March 18, 1999
For sixth straight year U.S. News & World Report ranks University of Washington as top primary-care medical school
For the sixth year in a row, the University of Washington School of Medicine has ranked as the nation’s top primary-care medical school in U.S. News & World Report’s annual survey of graduate and professional schools.
The magazine’s researchers compared the nation’s medical schools on several factors, including student selectivity, percentage of graduates entering primary care, faculty/student ratios, and reputation. Reputation was based on the results of a questionnaire sent to the country’s medical school deans, senior faculty, and residency program directors.
“I’m pleased that the high quality of the UW medical school’s students and faculty, and the opinion of our colleagues throughout the country, has led to this ranking,” said Dr. Paul G. Ramsey, vice president for medical affairs and dean of the School of Medicine.
He noted, “Our faculty at the UW Academic Medical Center, including basic scientists, specialists and primary-care providers, are highly dedicated to the education and training of new physicians. In addition, our partner universities, community physicians and other health professionals practicing in the five states in the WWAMI Program of regionalized medical education — Washington, Wyoming, Alaska, Montana, Idaho and Alaska — have contributed greatly to the quality of education our medical students receive. Our faculty in neighboring states, as well as those close by, provide educational experiences that encourage medical students to consider entering practices where they are most needed — in rural areas, in the inner city, or working with populations who otherwise would not be able to obtain adequate health care.”
In the issue of U.S.News & World Report, appearing March 22 the UW also ranked No. 9 among medical schools in 1999, up from a tie for No. 13 in 1998. Harvard University was named the nation’s best medical school.
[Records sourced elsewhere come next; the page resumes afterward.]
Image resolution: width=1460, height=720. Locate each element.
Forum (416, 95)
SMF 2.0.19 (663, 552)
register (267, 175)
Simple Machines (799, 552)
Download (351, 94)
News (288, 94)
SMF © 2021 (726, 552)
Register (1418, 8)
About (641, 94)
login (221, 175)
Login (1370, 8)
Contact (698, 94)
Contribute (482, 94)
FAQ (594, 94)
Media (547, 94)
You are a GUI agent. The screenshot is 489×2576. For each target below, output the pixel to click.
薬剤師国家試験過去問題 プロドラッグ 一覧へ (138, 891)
In fiscal year 1998, Harvard and the University of Pennsylvania were the only medical schools to receive more National Institutes of Health (NIH) research funding than the UW, a public institution. The UW medical school is third in NIH research funding in the nation. In comparing federal funding for medical schools, U. S. News lists that the faculty of the UW School of Medicine received $244 million in federal research grants in fiscal year 1998. In addition to this federal funding for their research programs, UW medical faculty also received $34.7 million from private foundations and industry during the 1997-98 fiscal year.
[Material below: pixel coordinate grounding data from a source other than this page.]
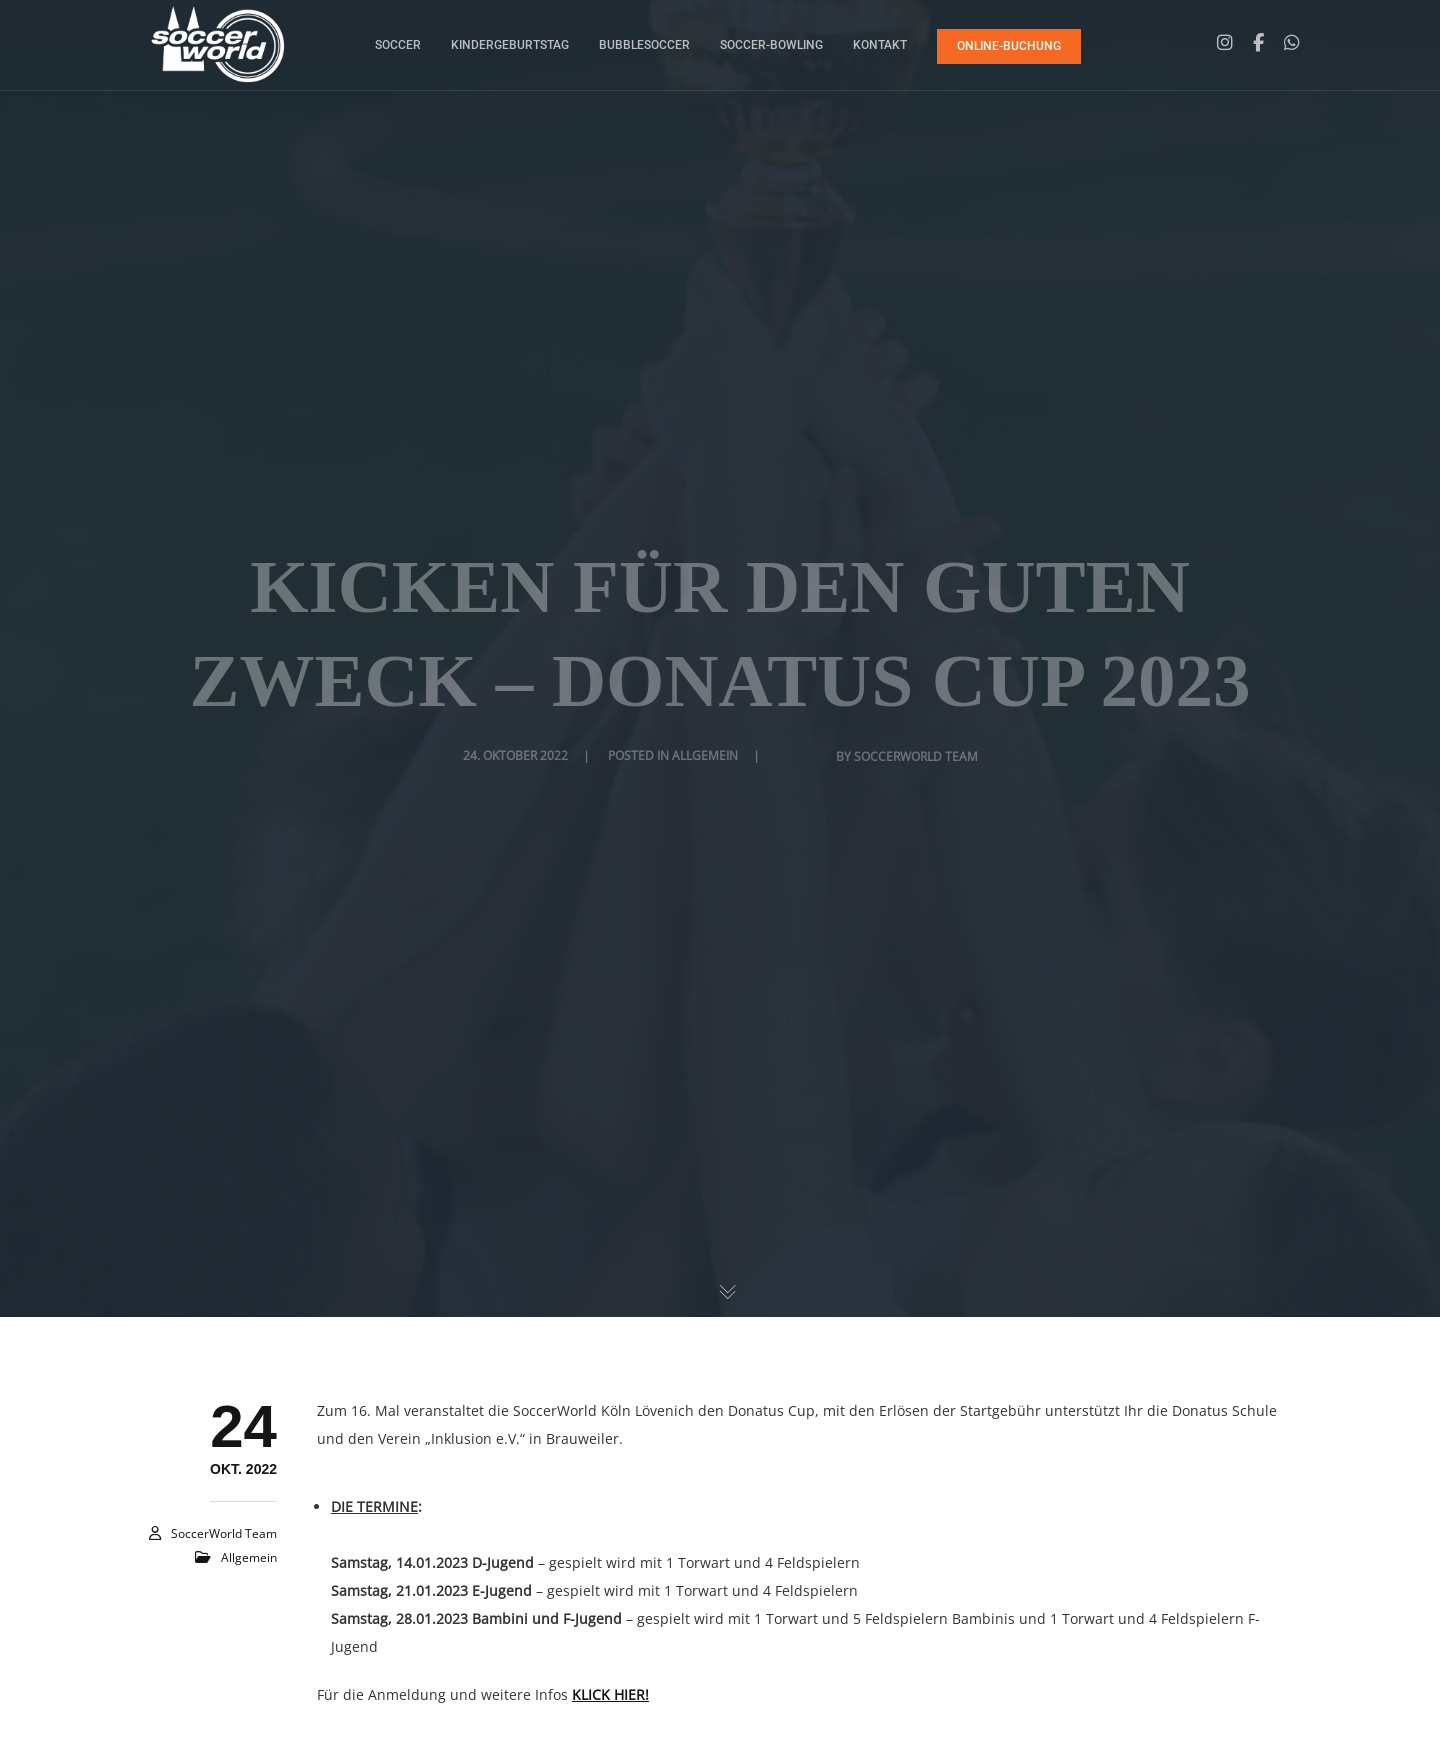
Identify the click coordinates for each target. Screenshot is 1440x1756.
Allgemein (249, 1557)
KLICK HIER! (610, 1694)
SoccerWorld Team (224, 1533)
In addition to rating medical schools generally, the survey measured reputations in teaching specific medical disciplines. The University of Washington School of Medicine ranked No. 1 in family medicine, No. 1 in rural medicine, No. 4 in women’s health care, No. 5 in teaching about AIDS, No. 6 in geriatrics, tied for No. 6 in pediatrics, ranked No. 7 in internal medicine, and and tied for No. 7 in teaching about drug and alcohol abuse. It ranked in the top ten in all of the eight specialty categories included in the U. S. News & World Report survey.
This year, in the rankings of graduate programs in biological sciences, the medical school’s Ph.D. program in microbiology ranked No. 7.
The UW medical school has ranked No. 1 in rural medicine for the past eight years. Its teaching of family medicine has ranked No. 1 for each of the six years this category has been in place. In a previous survey category, no longer used because it was replaced by family medicine, the UW medical school ranked No. 1 for two years (1992 and 1993) in community-based teaching of medical students.